Provide User Interfaces to Allow the Exploration and Validation of Outputs

While most software tools export results in a plain text file format, it is useful to provide graphical interfaces that allow users to interact with results within the tool (see Supporting Information). For example, it is important for a compound identification tool to provide an interface for comparing search spectra against a library match. For a quantification tool, an interface that allows users to interactively examine the extracted ion chromatograms and their isotopic peaks is critical.

Code to Standards to Ensure Accessibility

For application and web-based software, there are existing standards for ensuring a product is usable by people that require assistive technology. This can include people with sight impairments, using screen readers, but also those with the need to increase font sizes. Color vision deficiency (CVD) is much more common than developers might imagine, and it is important to not use color alone for meaning. CVD-optimized colormaps have been developed for rendering plots of scientific data.51 For example, an indicator should use text and a color or a shape and a color. By using standards such as the W3C’s Web Content Accessibility Guidelines (WCAG),52 one can create applications that are not only accessible but will work on a variety of devices from computer screens to phones and tablets.

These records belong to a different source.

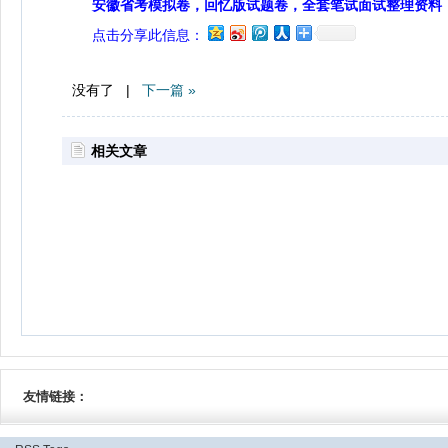
安徽省考模拟卷，回忆版试题卷，全套笔试面试整理资料
点击分享此信息：
没有了 |
下一篇 »
相关文章
友情链接：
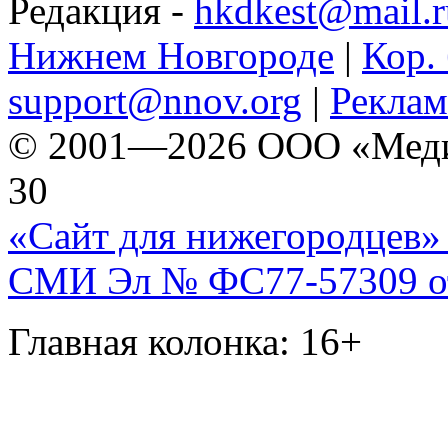
Редакция -
hkdkest@mail.r
Нижнем Новгороде
|
Кор. 
support@nnov.org
|
Реклам
© 2001—2026 ООО «Медиа 
30
«Сайт для нижегородцев» 
СМИ Эл № ФС77-57309 от 
Главная колонка: 16+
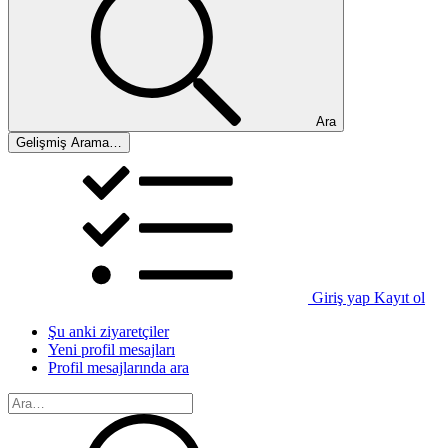
Ara
Gelişmiş Arama…
Giriş yap
Kayıt ol
Şu anki ziyaretçiler
Yeni profil mesajları
Profil mesajlarında ara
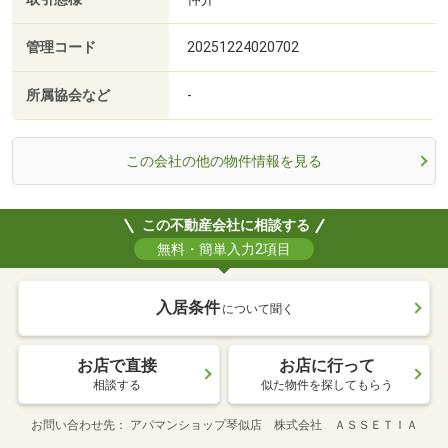
管理コード
20251224020702
所属協会など
-
この会社の他の物件情報を見る
この不動産会社に相談する
無料・簡単入力2項目
入居条件
について聞く
お店で直接
お店に行って
相談する
似た物件を探してもらう
お問い合わせ先
アパマンショップ琴似店 株式会社 ＡＳＳＥＴＩＡ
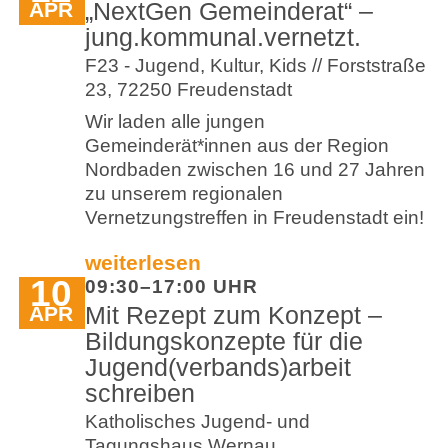
„NextGen Gemeinderat“ –
APR
jung.kommunal.vernetzt.
F23 - Jugend, Kultur, Kids // Forststraße
23, 72250 Freudenstadt
Wir laden alle jungen
Gemeinderät*innen aus der Region
Nordbaden zwischen 16 und 27 Jahren
zu unserem regionalen
Vernetzungstreffen in Freudenstadt ein!
weiterlesen
10
09:30–17:00 UHR
Mit Rezept zum Konzept –
APR
Bildungskonzepte für die
Jugend(verbands)arbeit
schreiben
Katholisches Jugend- und
Tagungshaus Wernau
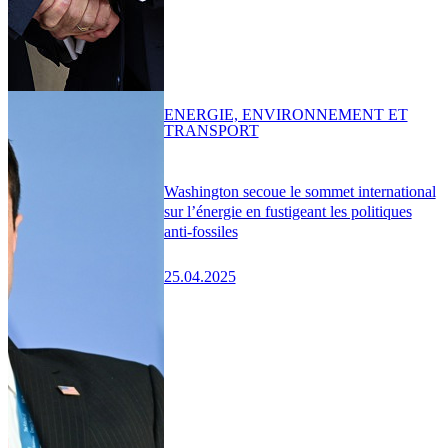
ENERGIE, ENVIRONNEMENT ET
TRANSPORT
Washington secoue le sommet international
sur l’énergie en fustigeant les politiques
anti-fossiles
25.04.2025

Although software tools with interactive GUIs are desirable for many users, it requires significant effort by developers to implement both efficient computational tools and user-friendly interfaces at the same time. Many metabolomics tools were initially developed to run as command-line driven software and only later were adapted to run within a GUI or web interface to keep pace with popular demand. For example, XCMS was originally a collection of R scripts,27 while INCA was initially a package of MATLAB functions.5 As these programs evolved to include user-friendly interfaces, they maintained access to the programmatic layer by exposing core software functions to the user (in the case of INCA) or by continuing to offer the command-line version as an alternative software package (in the case of XCMS). Other software such as MetaboAnalyst was initially released as a web application but now provides access to the underlying R code that is generated by each analysis step, which can be run as R commands using the companion software MetaboAnalystR.53 An alternative solution is to integrate newly developed tools into existing GUI-driven programs. For example, MZmine14 and Galaxy-M54 provide easy-to-use graphical interfaces that allow developers to embed their tools and avoid the need to create a standalone GUI.

Develop Simple, Efficient, Modular, and Reproducible Data Processing Workflows

At a high level, data analysis software is successful due to its usefulness, its intuitiveness, and its flexibility. Researchers should want to use the software, and the software should not just support but also encourage modification to adapt to changing needs. To satisfy these criteria, developers must consider the software experience from the unique perspective of their target user, since each group has different expectations and requirements. From a basic user’s perspective, the ideal tool is sufficiently powerful to complete the required task but also does so with minimal complexity. On the other hand, it is sometimes important to provide features that address the computing needs of more advanced users. Otherwise, the software will not be able to adapt along with its users as they become more experienced and as their requirements evolve, leading them to abandon the tool in search of other programs that offer greater flexibility.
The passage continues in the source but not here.